In casa Inter si guarda già al futuro e a quella che sarà la stagione 2015/2016 con Roberto Mancini ancora alla guida dei nerazzurri. Il tecnico non ci ha girato tanto intorno, tanto che alla presentazione della nuova maglia ha espressamente richiesto una grande Inter che possa competere da subito in Italia. Il riferimento è chiaro: Thohir dovrà aprire il portafogli e portare alla Pinetina qualche campione. Con Dybala ormai vestito di bianconero, il radar interista si è spostato su Yaya Tourè, centrocampista del Manchester City e da sempre pallino di Mancini. Nonostante gli apprezzamenti però, ci ha pensato il procuratore dell’ivoriano a spegnere le fantasie dei nerazzurri con un laconico “no, il mio assistito resta al City”. Per il momento dunque porte chiuse all’Inter, ma il mercato cambia in modo veloce e non è detto che nelle prossime settimane qualcosa possa succedere su questo fronte.

Intanto i nerazzurri hanno già pronta l’alternativa; Geoffrey Kondogbia del Monaco, centrocampista classe 1993 del Monaco.
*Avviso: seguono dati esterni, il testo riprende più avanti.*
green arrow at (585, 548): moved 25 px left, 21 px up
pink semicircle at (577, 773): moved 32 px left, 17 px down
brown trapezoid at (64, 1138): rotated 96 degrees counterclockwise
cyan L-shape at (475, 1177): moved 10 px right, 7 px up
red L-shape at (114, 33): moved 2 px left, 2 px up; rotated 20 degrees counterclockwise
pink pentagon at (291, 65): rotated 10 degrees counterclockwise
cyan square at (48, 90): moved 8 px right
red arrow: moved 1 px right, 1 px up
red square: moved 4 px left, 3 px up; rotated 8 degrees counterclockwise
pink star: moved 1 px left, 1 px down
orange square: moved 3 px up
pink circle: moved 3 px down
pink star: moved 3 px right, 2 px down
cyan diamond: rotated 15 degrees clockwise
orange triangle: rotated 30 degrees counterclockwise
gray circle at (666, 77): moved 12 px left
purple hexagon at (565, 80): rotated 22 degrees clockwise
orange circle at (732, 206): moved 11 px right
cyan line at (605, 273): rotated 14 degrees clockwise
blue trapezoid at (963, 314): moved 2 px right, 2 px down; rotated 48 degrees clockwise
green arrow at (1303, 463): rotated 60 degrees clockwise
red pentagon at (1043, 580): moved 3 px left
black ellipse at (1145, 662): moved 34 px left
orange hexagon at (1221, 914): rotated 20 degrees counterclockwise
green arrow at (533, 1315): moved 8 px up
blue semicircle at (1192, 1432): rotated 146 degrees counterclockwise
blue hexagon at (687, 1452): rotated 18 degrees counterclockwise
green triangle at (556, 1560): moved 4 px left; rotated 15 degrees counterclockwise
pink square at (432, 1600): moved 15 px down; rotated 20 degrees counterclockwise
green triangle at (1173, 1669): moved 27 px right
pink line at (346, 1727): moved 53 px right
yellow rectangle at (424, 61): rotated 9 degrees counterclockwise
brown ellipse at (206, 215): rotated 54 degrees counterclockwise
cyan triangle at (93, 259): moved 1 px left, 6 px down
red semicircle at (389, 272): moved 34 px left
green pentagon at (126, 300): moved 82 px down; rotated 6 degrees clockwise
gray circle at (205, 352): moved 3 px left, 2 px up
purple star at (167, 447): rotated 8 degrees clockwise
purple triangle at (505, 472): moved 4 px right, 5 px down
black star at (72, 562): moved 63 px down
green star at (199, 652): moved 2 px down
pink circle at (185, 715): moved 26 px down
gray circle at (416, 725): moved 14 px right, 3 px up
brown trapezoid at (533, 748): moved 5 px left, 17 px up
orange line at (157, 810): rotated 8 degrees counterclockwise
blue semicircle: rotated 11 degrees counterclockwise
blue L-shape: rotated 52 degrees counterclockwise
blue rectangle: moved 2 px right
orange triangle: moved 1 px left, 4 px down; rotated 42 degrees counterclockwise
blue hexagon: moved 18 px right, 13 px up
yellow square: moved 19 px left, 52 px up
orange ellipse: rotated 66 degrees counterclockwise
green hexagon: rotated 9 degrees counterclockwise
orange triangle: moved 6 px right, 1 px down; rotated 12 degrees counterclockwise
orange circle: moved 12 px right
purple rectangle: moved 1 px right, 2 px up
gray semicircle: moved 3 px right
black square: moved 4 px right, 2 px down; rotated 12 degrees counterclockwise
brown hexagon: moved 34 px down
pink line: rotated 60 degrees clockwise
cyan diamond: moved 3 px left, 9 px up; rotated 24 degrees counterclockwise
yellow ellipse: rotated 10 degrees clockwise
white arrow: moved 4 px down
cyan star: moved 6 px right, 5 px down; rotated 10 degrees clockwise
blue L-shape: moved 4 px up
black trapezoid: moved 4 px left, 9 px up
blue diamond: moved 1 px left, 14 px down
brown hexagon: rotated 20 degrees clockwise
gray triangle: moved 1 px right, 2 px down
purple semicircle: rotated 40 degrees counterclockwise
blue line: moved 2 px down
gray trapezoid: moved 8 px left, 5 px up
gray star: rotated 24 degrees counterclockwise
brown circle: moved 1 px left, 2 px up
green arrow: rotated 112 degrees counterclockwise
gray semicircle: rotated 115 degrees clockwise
Il francese piace a molte big europee (Liverpool e Manchester United su tutte), ma occhio anche al Milan che, in caso di soldi freschi da investire, potrebbe buttarsi sul giocatore. La valutazione è comunque alta per Kondogbia, che viene valutato dal Monaco circa 25 milioni di euro. Oltre al francese, gli altri nomi sul taccuino dei dirigenti interisti sono quelli di Thiago Motta del Psg, di Lucas Leiva del Liverpool, di Allan dell’Udinese e di Song del Barcellona.